%%

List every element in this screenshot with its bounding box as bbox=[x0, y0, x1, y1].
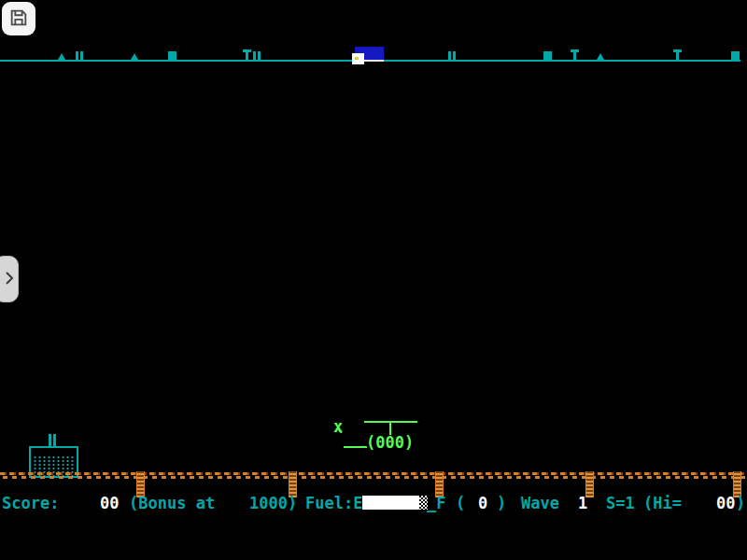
save-button[interactable] bbox=[2, 2, 35, 35]
status-segment: ( bbox=[456, 495, 465, 512]
radar-icon-triangle bbox=[131, 53, 138, 60]
radar-icon-tee bbox=[571, 49, 579, 60]
status-segment: Fuel:E bbox=[305, 495, 362, 512]
status-segment: (Bonus at bbox=[129, 495, 215, 512]
status-segment: ) bbox=[736, 495, 745, 512]
helicopter-tail: ` bbox=[336, 429, 345, 446]
game-screen[interactable]: x ` (000) Score:00(Bonus at1000)Fuel:E_F… bbox=[0, 0, 747, 560]
radar-icon-pillars bbox=[76, 51, 83, 60]
radar-icon-square bbox=[731, 51, 740, 60]
radar-icon-triangle bbox=[597, 53, 604, 60]
status-segment: 00 bbox=[716, 495, 735, 512]
status-segment: _F bbox=[427, 495, 445, 512]
floppy-disk-icon bbox=[8, 7, 29, 31]
status-segment: 00 bbox=[100, 495, 119, 512]
chevron-right-icon bbox=[4, 271, 15, 288]
radar-player-dot bbox=[355, 57, 359, 60]
depot-chimney bbox=[53, 434, 56, 447]
depot-chimney bbox=[49, 434, 51, 447]
fuel-gauge-dither bbox=[419, 496, 428, 510]
radar-icon-triangle bbox=[58, 53, 65, 60]
radar-icon-tee bbox=[673, 49, 682, 60]
ground-strip bbox=[0, 472, 747, 480]
status-segment: 0 bbox=[478, 495, 487, 512]
status-segment: 1000) bbox=[249, 495, 297, 512]
status-segment: S=1 bbox=[606, 495, 635, 512]
status-segment: 1 bbox=[578, 495, 587, 512]
emulator-stage: x ` (000) Score:00(Bonus at1000)Fuel:E_F… bbox=[0, 0, 747, 560]
status-segment: (Hi= bbox=[643, 495, 682, 512]
helicopter-tail-boom bbox=[344, 446, 367, 448]
radar-icon-square bbox=[168, 51, 176, 60]
radar-icon-tee bbox=[243, 49, 251, 60]
radar-viewport-line bbox=[364, 60, 384, 62]
radar-icon-pillars bbox=[253, 51, 261, 60]
radar-icon-square bbox=[543, 51, 552, 60]
radar-icon-pillars bbox=[448, 51, 456, 60]
status-segment: ) bbox=[497, 495, 506, 512]
sidebar-toggle-button[interactable] bbox=[0, 256, 19, 302]
status-segment: Score: bbox=[2, 495, 59, 512]
status-segment: Wave bbox=[521, 495, 559, 512]
fuel-gauge-fill bbox=[362, 496, 419, 510]
helicopter-body: (000) bbox=[366, 434, 414, 451]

%%

**TASK GOAL:** Reproduce each line of the material that mentions "helicopter".

**SOLUTION:**
helicopter-tail: ` bbox=[336, 429, 345, 446]
helicopter-tail-boom bbox=[344, 446, 367, 448]
helicopter-body: (000) bbox=[366, 434, 414, 451]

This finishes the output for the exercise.